Bioinformatics Asked by Iriel on December 17, 2020
I am trying to run the ADMIXTURE software for the first time to analyse the structure of an in-house dataset of samples comparing to 1000 genomes project ancestral populations. I am trying to determine ancestry just from the X chromosome of those individuals.
To do that, I have downloaded the X chromosome file from 1000 genomes (ALL.chrX.phase3_shapeit2_mvncall_integrated_v1b.20130502.genotypes.vcf.gz). I have removed duplicated with bcftools and converted to plink binary with the following command in plink 1.9:
plink --bcf ALL.chrX.phase3_shapeit2_mvncall_integrated_v1b.20130502.genotypes.bcf --keep-allele-order --vcf-idspace-to _ --const-fid --allow-extra-chr 0 --split-x b37 no-fail --make-bed
Next, I modified the .bim files to change the polymorphisms ID so them where the same as their position, as a way to standarize their names. Then I filtered related individuals, also with plink and found the intersection of .bim files from 1000 genomes and my in-house dataset (a bed file with microarray genotyped variants only from X non PAR region), that was already filtered to contain only variants genotyped against the plus strand (without indels).
Then I merged both datasets with the following plink command:
plink --bfile filename1 --bmerge filename2.bed filename2.bim filename2.fam --make-bed --out filemerged
That command generated a file with all the SNPS that would have more than 3 alleles in the merged file so I removed all them from both datasets and merged them again. On that merged file I pruned SNPs by linkage disequilibrium:
plink --bfile cromXmerged2 --indep-pairwise 50 10 0.1
, assign sample sex on the .fam file and filtered individual with missingnes higher than 10%:
plink --file mergedfile --mind 0.1 --make-bed --out
I also set all heterozigous calls as missing with –set-hh-missing plink command.

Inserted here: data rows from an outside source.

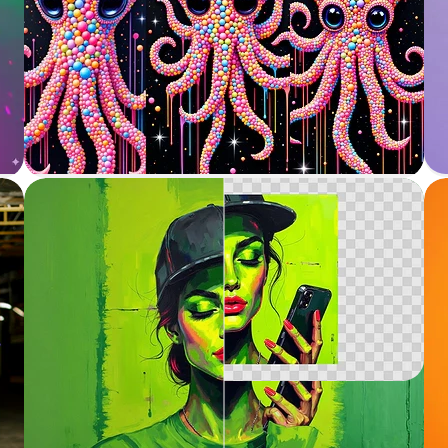
Variation / Restyle
Generate variations of images
Outpainting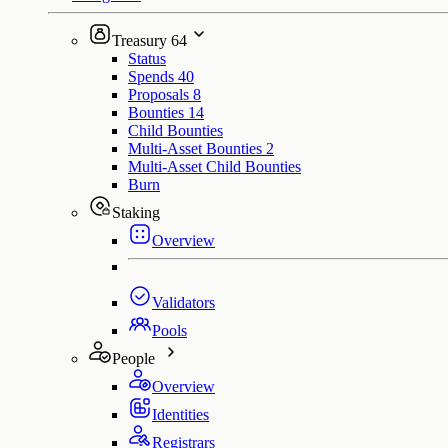
Treasury
64
Status
Spends
40
Proposals
8
Bounties
14
Child Bounties
Multi-Asset Bounties
2
Multi-Asset Child Bounties
Burn
Staking
Overview
Validators
Pools
People
Overview
Identities
Registrars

With the final input I runned a supervised ADMIXTURE as following:
./admixture finalinput.bed 3 --haploid="male:23" --supervised -j4
Before running of course I created the finalinput.pop file in open office calc, by creating a list with the assigned population for each sample, with my in-house dataset left blanc. I just used african, european and east asian 1000 genomes samples because my own dataset has brazilian admixed samples. The final dataset has approximately 1500 SNPs and about 1600 individuals. My computer set up is CPU: i3-2370M with two cores, 4 [email protected] GHz, RAM 8 GB@1333 MHz and an SSD 120 GB Sata 3.0. OS Ubuntu 20.04 64 Bits.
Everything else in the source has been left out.